Я почувствовал, что она сдается. Или она притворялась?
— Я хочу знать почему. Объясни мне, и я успокоюсь.
— Что еще тебе объяснять ? Ты же знаешь не хуже меня, как обстоят дела.
— Я выступлю по национальному каналу, — сказала она. Голос ее дрожал. — Завтра утром. Выступлю, и все закончится.
— Это самое лучшее. Не импровизируй. Скажи, чтобы тебе подготовили выступление, несколько слов. Откажись, не приводя объяснений.
— Ты сукин сын! — взорвалась она. — Ты хуже всех. Я не хотела этого выдвижения. По мне, так можешь сунуть его себе в задницу. Но я уже ввязалась в это, и все потому, что ты захотел. Ты пригласил меня на танец — разве нет ? Вот я и танцую. Завтра рано утром я выступлю по радио и соглашусь. Никто меня не остановит.
На миг настала тишина. Я слышал взволнованное дыхание обоих и испугался, что они тоже могут услышать мое дыхание. Потом заговорил он, произнося слова размеренно, по слогам.
— У тебя рак, — сказал он. — Ты умираешь от рака, и тут ничего нельзя поделать.
Никогда не забуду вулканический взрыв рыданий, долетевший в темноту комнатки, где я укрылся. То были рыдания, обжигающие огнем, рыдания ужаса, одиночества, утраченной любви.
Эвита закричала:
— Дерьмо! Дерьмо!
Я услышал, как забегала прислуга, и вышел из дому деревянными шагами, словно сомнамбула.
Парикмахер отвернулся и стал смотреть в другую сторону. Когда он взглянул на меня, я отвел глаза. Этот человек был переполнен воспоминаниями и давними чувствами, и я не хотел, чтобы они мне передавались.
— Пойдемте уже, — сказал я. Мне хотелось быть подальше от этого утра, от этого отеля, от того, что я увидел и услышал.

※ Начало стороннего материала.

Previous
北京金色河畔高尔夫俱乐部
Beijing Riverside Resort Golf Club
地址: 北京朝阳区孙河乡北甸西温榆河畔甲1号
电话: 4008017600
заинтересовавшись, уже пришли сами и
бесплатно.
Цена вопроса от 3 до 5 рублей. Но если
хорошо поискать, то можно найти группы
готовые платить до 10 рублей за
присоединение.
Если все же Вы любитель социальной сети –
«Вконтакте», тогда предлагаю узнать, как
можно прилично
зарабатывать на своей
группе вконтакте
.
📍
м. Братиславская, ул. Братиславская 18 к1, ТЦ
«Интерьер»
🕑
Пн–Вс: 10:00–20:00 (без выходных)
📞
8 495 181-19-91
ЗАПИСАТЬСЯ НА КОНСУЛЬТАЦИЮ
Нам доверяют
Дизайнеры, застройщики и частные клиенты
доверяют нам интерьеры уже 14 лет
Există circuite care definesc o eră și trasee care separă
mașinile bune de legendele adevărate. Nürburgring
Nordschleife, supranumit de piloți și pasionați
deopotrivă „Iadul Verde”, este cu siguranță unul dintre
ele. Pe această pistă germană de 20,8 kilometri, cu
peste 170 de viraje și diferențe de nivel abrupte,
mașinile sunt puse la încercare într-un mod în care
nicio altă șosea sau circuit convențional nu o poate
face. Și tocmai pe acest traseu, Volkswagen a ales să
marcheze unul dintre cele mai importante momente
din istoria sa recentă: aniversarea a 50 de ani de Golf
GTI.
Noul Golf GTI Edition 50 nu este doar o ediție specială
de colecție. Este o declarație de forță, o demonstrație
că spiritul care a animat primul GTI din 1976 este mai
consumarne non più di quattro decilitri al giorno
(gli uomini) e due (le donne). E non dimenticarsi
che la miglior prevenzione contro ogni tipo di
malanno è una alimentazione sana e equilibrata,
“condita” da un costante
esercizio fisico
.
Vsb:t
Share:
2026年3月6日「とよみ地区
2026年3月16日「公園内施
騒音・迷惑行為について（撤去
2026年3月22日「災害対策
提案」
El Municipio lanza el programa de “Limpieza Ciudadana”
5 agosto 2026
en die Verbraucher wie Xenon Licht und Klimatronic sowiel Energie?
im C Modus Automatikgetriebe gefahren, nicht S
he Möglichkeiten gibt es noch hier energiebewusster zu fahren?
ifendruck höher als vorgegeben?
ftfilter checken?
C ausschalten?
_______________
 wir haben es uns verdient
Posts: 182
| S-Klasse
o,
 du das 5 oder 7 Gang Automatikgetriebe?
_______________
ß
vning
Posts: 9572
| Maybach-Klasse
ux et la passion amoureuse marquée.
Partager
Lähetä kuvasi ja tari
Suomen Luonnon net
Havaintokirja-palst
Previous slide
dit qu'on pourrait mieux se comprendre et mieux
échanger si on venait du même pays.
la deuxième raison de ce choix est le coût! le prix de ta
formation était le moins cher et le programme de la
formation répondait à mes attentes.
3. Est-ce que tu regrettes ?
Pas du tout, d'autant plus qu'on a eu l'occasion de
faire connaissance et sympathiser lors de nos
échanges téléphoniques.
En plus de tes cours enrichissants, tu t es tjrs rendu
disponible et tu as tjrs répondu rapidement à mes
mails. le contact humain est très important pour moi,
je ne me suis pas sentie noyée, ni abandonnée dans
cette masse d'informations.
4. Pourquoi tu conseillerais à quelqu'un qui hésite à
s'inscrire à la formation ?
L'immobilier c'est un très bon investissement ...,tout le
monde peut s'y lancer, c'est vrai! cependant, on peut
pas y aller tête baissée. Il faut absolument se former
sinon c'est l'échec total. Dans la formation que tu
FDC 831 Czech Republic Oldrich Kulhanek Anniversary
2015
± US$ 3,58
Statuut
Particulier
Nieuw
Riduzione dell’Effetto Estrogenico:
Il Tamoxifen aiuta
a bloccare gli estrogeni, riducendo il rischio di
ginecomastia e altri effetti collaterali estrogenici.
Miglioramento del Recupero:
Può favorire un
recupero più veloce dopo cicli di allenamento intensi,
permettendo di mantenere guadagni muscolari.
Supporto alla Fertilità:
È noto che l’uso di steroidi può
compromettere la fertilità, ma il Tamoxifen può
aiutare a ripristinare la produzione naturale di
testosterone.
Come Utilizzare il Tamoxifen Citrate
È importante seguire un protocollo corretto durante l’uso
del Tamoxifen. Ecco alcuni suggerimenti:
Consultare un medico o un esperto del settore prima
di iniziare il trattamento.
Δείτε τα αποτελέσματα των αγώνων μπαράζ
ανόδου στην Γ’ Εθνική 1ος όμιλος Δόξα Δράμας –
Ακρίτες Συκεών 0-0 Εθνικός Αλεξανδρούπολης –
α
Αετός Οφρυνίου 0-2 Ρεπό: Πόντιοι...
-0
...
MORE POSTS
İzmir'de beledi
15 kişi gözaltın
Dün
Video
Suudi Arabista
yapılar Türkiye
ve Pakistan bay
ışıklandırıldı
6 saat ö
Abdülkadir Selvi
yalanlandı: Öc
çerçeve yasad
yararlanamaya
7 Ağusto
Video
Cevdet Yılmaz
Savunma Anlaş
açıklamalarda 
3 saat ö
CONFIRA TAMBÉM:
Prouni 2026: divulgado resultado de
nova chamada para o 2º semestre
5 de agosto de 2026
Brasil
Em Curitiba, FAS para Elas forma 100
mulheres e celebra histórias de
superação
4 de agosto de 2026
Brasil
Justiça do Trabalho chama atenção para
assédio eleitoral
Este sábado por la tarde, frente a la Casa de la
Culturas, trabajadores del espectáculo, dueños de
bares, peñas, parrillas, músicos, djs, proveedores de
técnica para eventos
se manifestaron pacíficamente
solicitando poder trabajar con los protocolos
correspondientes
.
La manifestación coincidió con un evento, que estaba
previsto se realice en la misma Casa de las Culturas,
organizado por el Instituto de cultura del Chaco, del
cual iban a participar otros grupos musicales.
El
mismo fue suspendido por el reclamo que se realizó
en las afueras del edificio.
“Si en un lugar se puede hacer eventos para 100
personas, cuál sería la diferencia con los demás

— Я вернулся домой часа в два ночи, — продолжал парикмахер.
Я почувствовал, что он уже говорит не со мной.
—Мои кузины в ночных рубашках ждали меня. Альсина из какого-то закутка на улице видела, как генерал проследовал на Открытое собрание, но, поскольку движение толпы увлекало их то туда, то сюда, они, когда Эвита начала говорить, уже были вблизи трибуны, в двадцати или тридцати шагах. «Мы видели ее фарфоровое личико, — сказала та, что с зобом, — видели длинные, как у пианистов, пальцы, сияющий ореол вокруг волос»… Я ее перебил: «У Эвиты нет никакого ореола, — сказал я. — Уж меня-то вы на эту выдумку не купите». «Нет, есть, — настаивала та, у которой нос длинней. — Мы все его видели. А в конце, когда она прощалась, мы еще увидели, как она вознеслась над трибуной на метр или полтора, точно не знаю, и поднялась в воздух, и ореол у нее сиял так ярко, что только слепой бы его не увидел».
5. «Я СМИРИЛАСЬ С ТЕМ, ЧТО БУДУ ЖЕРТВОЙ»
(Заключительная фраза главы V в книге «Смысл моей жизни»)
Письменный стол Полковника в Службе разведки украшали две гравюры. Более крупная была непременная репродукция картины Бланеса[45], портрет освободителя Хосе Сан-Мартина, готового ко всем опасностям войны. Сюжетом второй гравюры был порядок. Она воспроизводила эскиз карандашом и темперой, изображавший Иммануила Канта, шагающего по улицам Кенигсберга, меж тем как жители города проверяют свои часы. У философа флюс, щека повязана платком, но он энергично шагает, сознавая, что каждый его шаг укрепляет порядок в городе и отгоняет бедствия хаоса. Горожане, выглядывая с балконов или из-за дверей своих лавок, повторяют ежедневный ритуал, выставляют на своих часах время, отмечаемое прогулкой Канта. Внизу гравюры, произведения иллюстратора Фердинанда Беллермана, надпись на немецком языке: «Мое отечество — порядок».